After introducing readers to the interpretive frameworks of Jewish medical diagnostics, the analysis shifts to issues of morality and ethics. Part 3 is titled ‘Redemption and Festivals.’ Here, Tuszewicki defines important concepts in Jewish medical folk practice, including notions of sin, judgement, and evilness. For example, one way in which illness was understood morally, related to issues of consequence. Disobedience to the Creator and the commandments potentially resulted in ill health. At least that is how many rabbis rationalised sickness. But there were ways to reverse or stop illness through greater adherence to Jewish custom.  Thus, Tuszewicki discusses at length examples of daily rites and rituals that were performed to maintain good health.

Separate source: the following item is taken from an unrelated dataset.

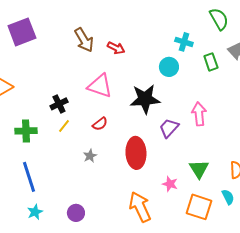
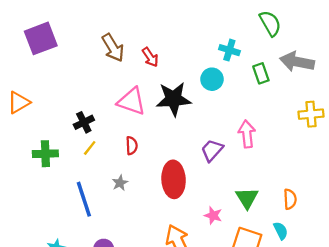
red arrow: (116, 48) -> (150, 57), turned 30
black star: (145, 99) -> (174, 99), moved
red semicircle: (100, 124) -> (132, 146), turned -56
blue line: (29, 177) -> (84, 199), moved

In the final section, Part 4 titled ‘Unclean Forces,’ the more magical and esoteric elements of Jewish medical folk practices come to the fore. The reader learns about Jewish conceptions of demons and evil forces, and the impact these entities can have on the body. There is also some interesting discussion on illness caused by spells and incantations. Not all magic, even when it is evil in nature, necessarily led to illness, and Tuszewicki also explores those instances where evil powers can benefit one’s health. It is a fascinating section to the book that covers areas of scholarship that remain relatively understudied in the secondary literature.

Overall, Tuszewicki’s A Frog Under the Tongue provides important new insights into Jewish folk traditions and medicine that have typically been absent from most studies of modern Jewish history. However, the value of his work goes well beyond Jewish studies. For historians of medicine, researchers of esotericism, and cultural anthropologists more broadly, there is much to be gained through a careful reading of Tuszewicki’s book. As I have written previously for JewThink, what I believe is especially important about studies of Jewish folk culture is that they offer little vignettes into the traditional practices and beliefs of Jewish people that are so often forgotten or overlooked.  These stories tend to be marginalised, in part because of the way Jewish identity tends to position itself as rationalistic. However, these aspects of Jewish culture are also important and reflect a core esoteric dimension of Jewish historical experience. A dimension that we should celebrate and not shun. It is time for the Jewish community to embrace its folkloric past and reading Tuszewicki’s book is a good starting point.   

A Frog Under the Tongue: Jewish Folk Medicine in Eastern Europe by Marek Tuszewicki Is published by Liverpool University Press, priced at £45.


Efram Sera-Shriar is a Copenhagen-based historian and writer. He received his PhD from the University of Leeds and has worked in higher education and the museum sector for nearly twenty years. Sera-Shriar has published extensively on the history of science and belief, and his forthcoming book, Psychic Investigators, explores British anthropology’s engagement with modern spiritualism during the late Victorian era. He is currently developing a new book project that will be a micro-historical study of Harry Price’s investigation of William Hope’s spirit photography in 1922.